I’m trying to create a Kubernetes operator, which involves fetching newline-delimited JSON streamed from the Kubernetes API. Unfortunately the stdlib JSON parser seems to assume that after the top-level JSON object is closed, that’s the end of the stream.
Example code
require "json"
io = IO::Memory.new(<<-JSON)
{"name":"foo"}
{"name":"bar"}
JSON
io.rewind
pp Resource.from_json io
pp Resource.from_json io
struct Resource
include JSON::Serializable
getter name : String
end
Error message and stack trace
Unhandled exception: Unexpected token: { at line 2, column 1
parsing Resource#name at line 1, column 2 (JSON::SerializableError)

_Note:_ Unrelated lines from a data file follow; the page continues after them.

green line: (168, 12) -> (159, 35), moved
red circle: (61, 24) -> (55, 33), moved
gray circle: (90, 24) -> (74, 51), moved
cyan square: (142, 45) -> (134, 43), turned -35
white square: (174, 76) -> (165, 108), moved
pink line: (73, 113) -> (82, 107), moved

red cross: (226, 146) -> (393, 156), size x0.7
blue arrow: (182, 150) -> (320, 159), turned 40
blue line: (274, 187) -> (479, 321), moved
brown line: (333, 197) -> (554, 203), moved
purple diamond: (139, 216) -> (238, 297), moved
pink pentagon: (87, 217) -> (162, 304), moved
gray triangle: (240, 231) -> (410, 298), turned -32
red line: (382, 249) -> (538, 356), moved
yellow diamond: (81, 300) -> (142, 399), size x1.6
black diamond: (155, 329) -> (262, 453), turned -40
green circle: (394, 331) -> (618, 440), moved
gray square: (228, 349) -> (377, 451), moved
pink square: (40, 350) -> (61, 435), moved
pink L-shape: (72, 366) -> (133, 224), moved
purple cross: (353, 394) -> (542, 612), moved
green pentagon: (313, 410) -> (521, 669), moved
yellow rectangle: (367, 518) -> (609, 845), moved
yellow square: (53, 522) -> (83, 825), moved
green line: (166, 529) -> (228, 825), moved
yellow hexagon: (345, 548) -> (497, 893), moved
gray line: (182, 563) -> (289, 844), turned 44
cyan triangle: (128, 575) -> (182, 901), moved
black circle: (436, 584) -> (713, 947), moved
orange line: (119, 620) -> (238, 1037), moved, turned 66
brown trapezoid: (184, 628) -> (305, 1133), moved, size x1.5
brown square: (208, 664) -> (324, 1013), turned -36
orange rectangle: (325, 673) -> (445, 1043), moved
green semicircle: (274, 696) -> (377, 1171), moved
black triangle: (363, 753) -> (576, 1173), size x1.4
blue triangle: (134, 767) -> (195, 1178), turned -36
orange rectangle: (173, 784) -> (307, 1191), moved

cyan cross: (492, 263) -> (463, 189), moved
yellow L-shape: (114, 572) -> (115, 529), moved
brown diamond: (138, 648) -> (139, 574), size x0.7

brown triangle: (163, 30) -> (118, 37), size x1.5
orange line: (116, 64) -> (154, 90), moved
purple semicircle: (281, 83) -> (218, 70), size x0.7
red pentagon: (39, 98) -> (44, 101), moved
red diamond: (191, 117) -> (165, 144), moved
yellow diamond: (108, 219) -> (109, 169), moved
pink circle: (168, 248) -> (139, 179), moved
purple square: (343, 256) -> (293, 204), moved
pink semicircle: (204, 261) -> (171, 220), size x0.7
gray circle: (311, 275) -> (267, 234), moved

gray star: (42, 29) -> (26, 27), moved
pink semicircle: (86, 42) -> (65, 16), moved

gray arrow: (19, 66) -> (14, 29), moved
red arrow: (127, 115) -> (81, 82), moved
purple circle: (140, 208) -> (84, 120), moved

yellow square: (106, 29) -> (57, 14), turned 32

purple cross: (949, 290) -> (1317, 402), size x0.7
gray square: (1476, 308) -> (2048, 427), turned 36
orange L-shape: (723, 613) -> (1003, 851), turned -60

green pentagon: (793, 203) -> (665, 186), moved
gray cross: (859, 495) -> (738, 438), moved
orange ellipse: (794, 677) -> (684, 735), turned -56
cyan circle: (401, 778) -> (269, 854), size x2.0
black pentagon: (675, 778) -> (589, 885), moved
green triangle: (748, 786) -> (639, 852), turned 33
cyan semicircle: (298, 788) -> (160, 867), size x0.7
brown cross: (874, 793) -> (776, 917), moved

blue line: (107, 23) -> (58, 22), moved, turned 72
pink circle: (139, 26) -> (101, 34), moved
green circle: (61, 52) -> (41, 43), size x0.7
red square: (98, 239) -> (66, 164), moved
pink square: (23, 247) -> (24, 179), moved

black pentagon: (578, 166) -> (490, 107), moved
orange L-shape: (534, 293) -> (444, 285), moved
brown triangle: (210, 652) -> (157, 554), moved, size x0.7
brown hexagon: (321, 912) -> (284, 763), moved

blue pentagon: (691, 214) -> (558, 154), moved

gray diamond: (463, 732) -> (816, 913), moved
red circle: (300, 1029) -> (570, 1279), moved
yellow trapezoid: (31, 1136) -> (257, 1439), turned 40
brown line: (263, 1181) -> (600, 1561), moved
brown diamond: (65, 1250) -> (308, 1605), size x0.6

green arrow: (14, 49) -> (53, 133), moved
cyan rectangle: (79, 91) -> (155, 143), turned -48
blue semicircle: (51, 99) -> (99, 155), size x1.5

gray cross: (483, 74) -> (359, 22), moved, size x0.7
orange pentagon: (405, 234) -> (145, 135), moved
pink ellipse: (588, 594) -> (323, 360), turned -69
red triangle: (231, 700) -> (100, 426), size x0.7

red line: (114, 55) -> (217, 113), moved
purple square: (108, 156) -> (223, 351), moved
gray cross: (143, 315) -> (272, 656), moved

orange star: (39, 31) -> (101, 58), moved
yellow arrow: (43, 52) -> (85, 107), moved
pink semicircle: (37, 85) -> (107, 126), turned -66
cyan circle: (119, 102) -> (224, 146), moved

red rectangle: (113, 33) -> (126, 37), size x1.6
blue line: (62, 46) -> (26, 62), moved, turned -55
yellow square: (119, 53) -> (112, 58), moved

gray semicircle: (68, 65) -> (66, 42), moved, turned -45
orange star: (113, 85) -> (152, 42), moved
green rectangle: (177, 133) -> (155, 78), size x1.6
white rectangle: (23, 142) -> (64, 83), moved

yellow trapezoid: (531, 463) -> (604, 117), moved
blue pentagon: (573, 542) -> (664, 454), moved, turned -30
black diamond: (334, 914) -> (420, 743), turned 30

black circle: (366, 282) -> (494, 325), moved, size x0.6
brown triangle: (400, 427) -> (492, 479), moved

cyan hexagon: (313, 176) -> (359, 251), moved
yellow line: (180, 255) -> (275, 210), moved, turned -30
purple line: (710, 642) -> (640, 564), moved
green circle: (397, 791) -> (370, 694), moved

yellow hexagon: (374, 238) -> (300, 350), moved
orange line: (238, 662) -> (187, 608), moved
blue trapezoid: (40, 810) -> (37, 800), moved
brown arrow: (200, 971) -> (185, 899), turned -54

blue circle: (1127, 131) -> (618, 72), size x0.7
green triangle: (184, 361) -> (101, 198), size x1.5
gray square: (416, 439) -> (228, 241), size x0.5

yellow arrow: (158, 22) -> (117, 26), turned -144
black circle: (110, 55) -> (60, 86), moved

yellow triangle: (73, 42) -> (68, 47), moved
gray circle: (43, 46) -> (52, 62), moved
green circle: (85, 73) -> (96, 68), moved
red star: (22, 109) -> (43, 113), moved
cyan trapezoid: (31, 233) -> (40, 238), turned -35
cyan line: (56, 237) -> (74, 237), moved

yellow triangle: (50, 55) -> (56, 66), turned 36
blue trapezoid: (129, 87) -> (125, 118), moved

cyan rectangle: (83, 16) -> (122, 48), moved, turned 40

from /usr/local/Cellar/crystal/1.1.0/src/json/serialization.cr:159:7 in 'initialize:__pull_for_json_serializable'
from ndjson.cr:17:3 in 'new_from_json_pull_parser'
from ndjson.cr:17:3 in 'new'
from /usr/local/Cellar/crystal/1.1.0/src/json/from_json.cr:13:3 in 'from_json'
from ndjson.cr:13:4 in '__crystal_main'
from /usr/local/Cellar/crystal/1.1.0/src/crystal/main.cr:110:5 in 'main_user_code'
from /usr/local/Cellar/crystal/1.1.0/src/crystal/main.cr:96:7 in 'main'
from /usr/local/Cellar/crystal/1.1.0/src/crystal/main.cr:119:3 in 'main'
Caused by: Unexpected token: { at line 2, column 1 (JSON::ParseException)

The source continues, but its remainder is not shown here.